▸ AIM OF THE TASK: Find the line with "ポイント③日本唯一！主要な広告媒体の新規配信設定から" in the entries below, then output every line from it down to the line with "と思っている方もいるかもしれません。", exactly and with no pictures.

= = = =

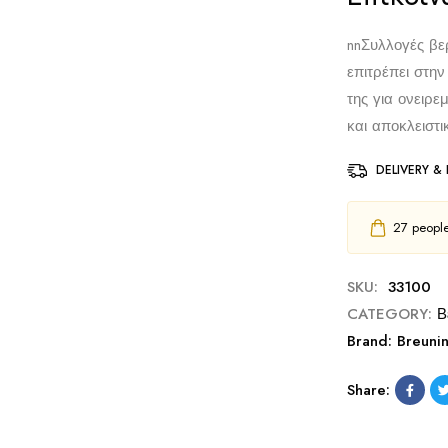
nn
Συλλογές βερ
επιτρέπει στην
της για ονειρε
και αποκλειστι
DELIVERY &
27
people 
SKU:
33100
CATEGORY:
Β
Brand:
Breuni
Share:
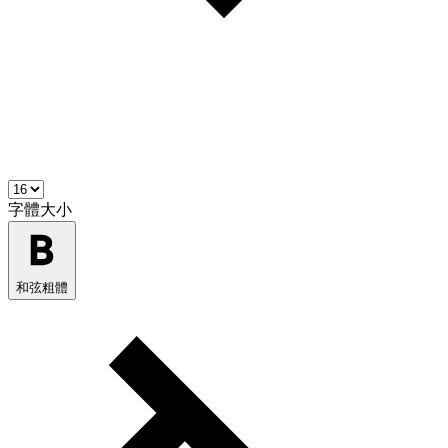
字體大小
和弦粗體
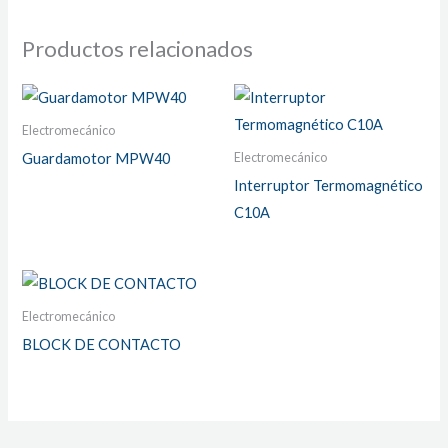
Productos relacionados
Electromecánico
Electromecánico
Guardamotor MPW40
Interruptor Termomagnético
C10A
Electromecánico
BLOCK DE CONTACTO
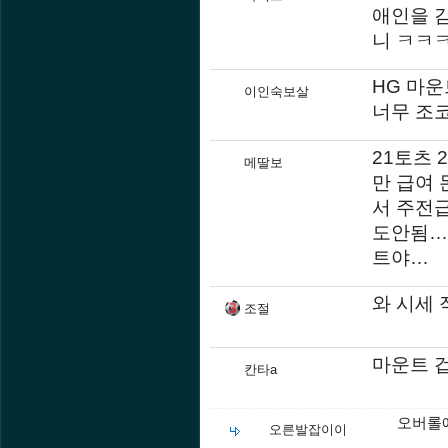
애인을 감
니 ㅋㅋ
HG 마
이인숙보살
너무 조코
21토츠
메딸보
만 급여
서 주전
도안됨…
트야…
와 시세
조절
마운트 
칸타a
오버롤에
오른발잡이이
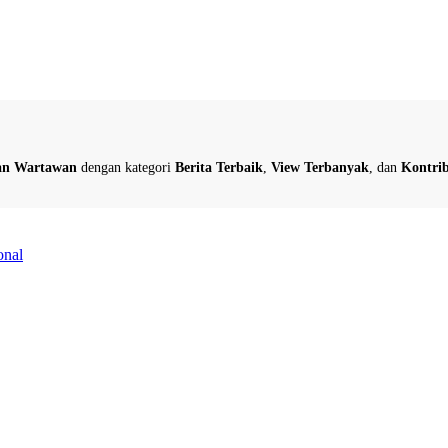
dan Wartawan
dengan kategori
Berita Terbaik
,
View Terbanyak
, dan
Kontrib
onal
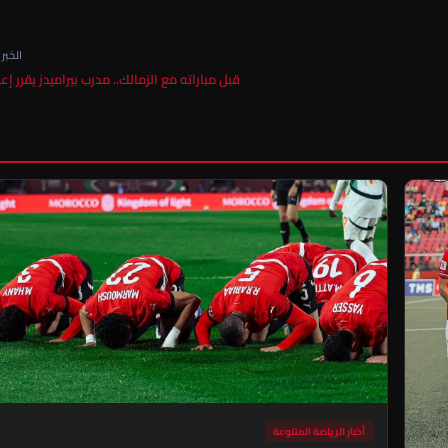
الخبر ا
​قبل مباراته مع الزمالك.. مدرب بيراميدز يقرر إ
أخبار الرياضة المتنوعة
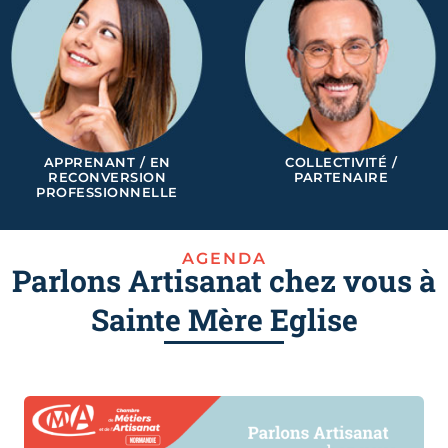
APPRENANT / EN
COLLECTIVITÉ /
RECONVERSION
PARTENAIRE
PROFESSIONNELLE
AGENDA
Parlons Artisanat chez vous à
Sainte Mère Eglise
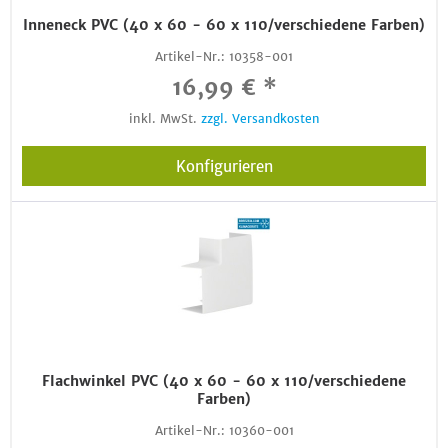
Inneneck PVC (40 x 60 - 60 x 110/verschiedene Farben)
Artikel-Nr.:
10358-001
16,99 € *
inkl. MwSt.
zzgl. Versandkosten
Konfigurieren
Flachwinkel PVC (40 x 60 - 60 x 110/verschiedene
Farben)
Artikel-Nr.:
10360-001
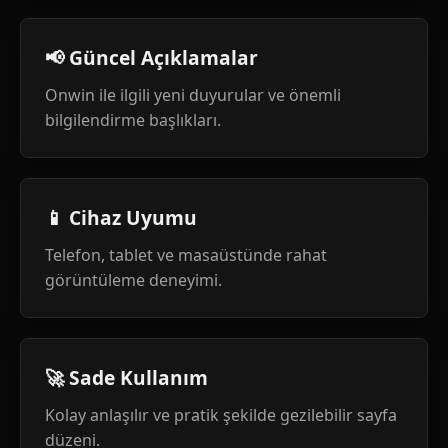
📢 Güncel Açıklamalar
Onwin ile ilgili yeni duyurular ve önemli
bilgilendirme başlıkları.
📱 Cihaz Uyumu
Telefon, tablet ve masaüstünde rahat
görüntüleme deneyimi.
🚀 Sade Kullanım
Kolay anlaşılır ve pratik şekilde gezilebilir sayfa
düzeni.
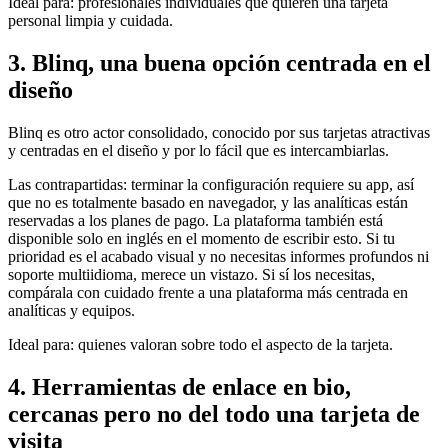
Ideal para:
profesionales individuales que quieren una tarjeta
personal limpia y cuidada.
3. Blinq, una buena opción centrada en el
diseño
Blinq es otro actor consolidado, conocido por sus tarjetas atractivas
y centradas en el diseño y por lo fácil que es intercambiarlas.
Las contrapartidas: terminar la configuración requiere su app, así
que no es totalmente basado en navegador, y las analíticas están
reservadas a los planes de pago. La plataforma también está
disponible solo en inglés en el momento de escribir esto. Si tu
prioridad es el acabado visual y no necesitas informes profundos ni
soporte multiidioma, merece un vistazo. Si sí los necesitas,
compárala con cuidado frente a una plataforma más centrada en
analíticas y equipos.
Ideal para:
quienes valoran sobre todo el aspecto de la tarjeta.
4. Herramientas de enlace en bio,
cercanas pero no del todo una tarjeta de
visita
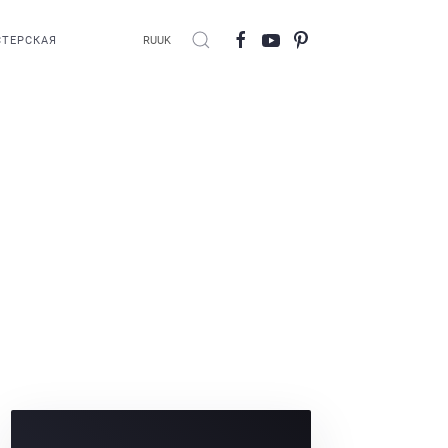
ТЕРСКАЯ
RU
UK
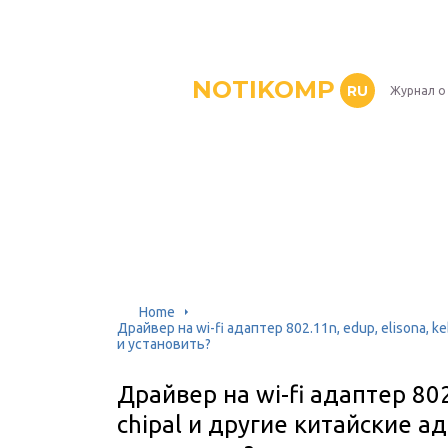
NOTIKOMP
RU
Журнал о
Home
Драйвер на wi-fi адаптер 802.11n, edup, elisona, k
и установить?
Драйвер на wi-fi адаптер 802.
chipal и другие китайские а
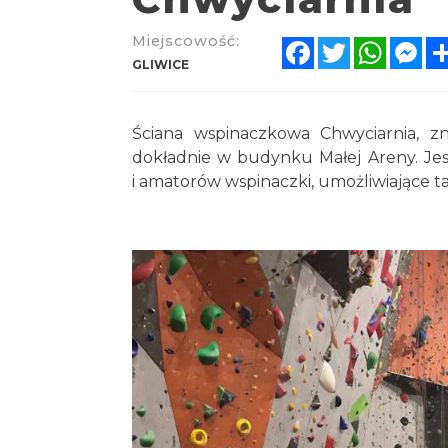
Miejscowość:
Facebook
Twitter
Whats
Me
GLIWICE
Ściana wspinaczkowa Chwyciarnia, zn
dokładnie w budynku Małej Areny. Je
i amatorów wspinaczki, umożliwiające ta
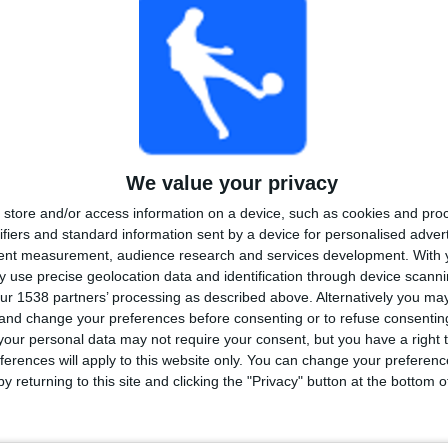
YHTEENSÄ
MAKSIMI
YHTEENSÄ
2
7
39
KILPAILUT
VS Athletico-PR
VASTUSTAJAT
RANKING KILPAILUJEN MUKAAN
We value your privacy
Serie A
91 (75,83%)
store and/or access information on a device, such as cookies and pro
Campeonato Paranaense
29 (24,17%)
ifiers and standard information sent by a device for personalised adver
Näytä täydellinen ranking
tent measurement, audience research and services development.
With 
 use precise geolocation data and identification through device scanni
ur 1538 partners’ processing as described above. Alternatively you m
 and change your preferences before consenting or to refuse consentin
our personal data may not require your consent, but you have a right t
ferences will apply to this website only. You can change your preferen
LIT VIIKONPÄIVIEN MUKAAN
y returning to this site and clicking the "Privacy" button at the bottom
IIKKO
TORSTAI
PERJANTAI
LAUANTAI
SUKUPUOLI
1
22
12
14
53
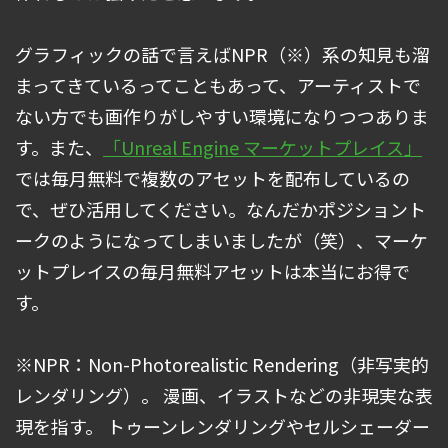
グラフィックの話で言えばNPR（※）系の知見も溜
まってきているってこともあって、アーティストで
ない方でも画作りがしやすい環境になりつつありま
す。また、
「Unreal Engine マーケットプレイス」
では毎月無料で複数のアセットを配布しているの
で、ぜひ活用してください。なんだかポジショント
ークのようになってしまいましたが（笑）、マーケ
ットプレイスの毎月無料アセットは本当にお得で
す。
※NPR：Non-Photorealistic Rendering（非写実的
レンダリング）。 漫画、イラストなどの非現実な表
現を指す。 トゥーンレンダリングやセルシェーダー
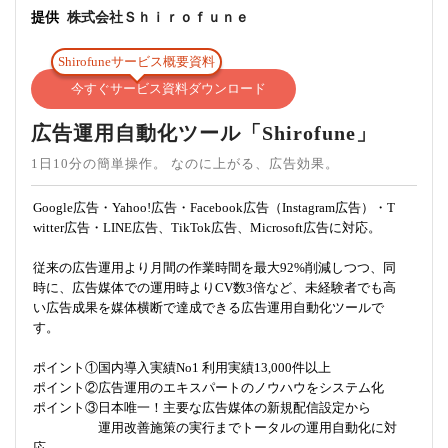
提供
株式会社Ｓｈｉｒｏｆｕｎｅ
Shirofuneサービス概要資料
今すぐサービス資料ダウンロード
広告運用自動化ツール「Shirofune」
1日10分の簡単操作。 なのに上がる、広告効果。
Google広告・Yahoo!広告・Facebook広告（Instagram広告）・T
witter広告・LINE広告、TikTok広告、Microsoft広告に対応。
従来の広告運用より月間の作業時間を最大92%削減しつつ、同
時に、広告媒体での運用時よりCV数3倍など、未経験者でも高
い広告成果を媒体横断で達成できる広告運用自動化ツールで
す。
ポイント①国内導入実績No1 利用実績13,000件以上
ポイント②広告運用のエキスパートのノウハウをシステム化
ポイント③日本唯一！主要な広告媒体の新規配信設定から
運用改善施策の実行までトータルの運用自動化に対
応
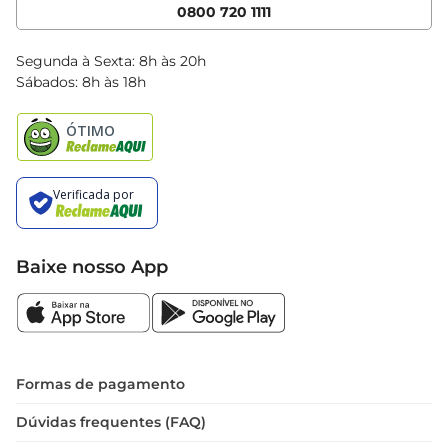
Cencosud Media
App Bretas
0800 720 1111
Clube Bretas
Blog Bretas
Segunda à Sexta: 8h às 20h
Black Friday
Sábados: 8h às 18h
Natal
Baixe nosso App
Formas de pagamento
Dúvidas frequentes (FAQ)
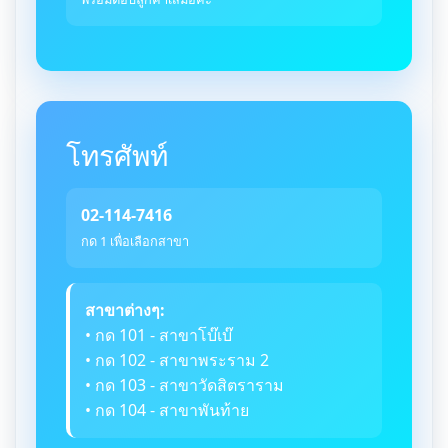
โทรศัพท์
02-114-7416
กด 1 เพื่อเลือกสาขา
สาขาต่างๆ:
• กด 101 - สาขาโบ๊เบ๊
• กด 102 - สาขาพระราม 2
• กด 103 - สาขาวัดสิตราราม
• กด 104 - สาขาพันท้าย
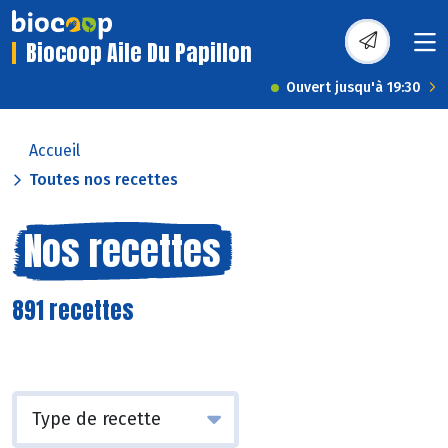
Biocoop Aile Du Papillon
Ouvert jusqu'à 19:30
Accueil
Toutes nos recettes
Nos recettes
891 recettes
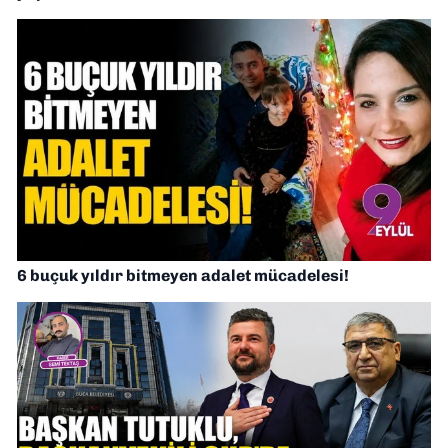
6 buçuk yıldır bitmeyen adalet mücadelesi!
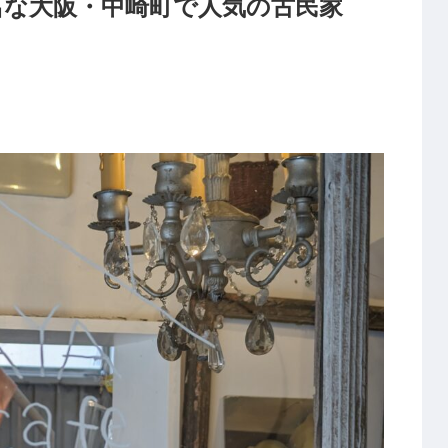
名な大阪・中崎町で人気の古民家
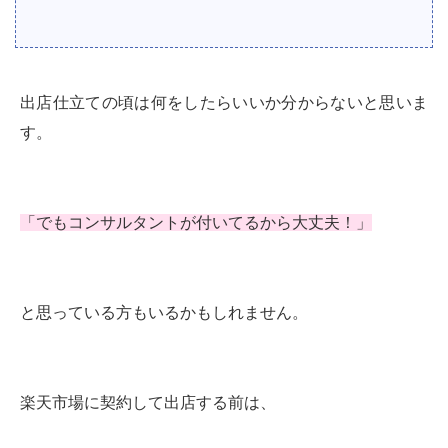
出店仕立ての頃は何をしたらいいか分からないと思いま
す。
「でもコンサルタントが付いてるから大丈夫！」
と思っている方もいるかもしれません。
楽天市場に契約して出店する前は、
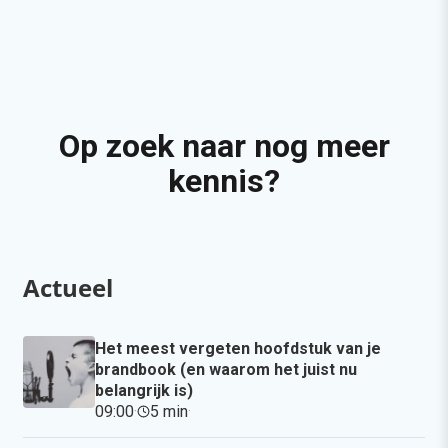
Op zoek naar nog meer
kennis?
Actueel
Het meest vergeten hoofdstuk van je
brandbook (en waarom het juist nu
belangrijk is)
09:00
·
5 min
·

= = = =

▸ SOLUTION TO THIS TASK:
ポイント③日本唯一！主要な広告媒体の新規配信設定から
運用改善施策の実行までトータルの運用自動化に対
応
Cencosud Media
App Bretas
0800 720 1111
Clube Bretas
Blog Bretas
Segunda à Sexta: 8h às 20h
Black Friday
Sábados: 8h às 18h
Natal
Baixe nosso App
Formas de pagamento
Dúvidas frequentes (FAQ)
โทรศัพท์
02-114-7416
กด 1 เพื่อเลือกสาขา
สาขาต่างๆ:
• กด 101 - สาขาโบ๊เบ๊
• กด 102 - สาขาพระราม 2
• กด 103 - สาขาวัดสิตราราม
• กด 104 - สาขาพันท้าย
Biocoop Aile Du Papillon
Ouvert jusqu'à 19:30
Accueil
Toutes nos recettes
Nos recettes
891 recettes
6 buçuk yıldır bitmeyen adalet mücadelesi!
名な大阪・中崎町で人気の古民家
出店仕立ての頃は何をしたらいいか分からないと思いま
す。
「でもコンサルタントが付いてるから大丈夫！」
と思っている方もいるかもしれません。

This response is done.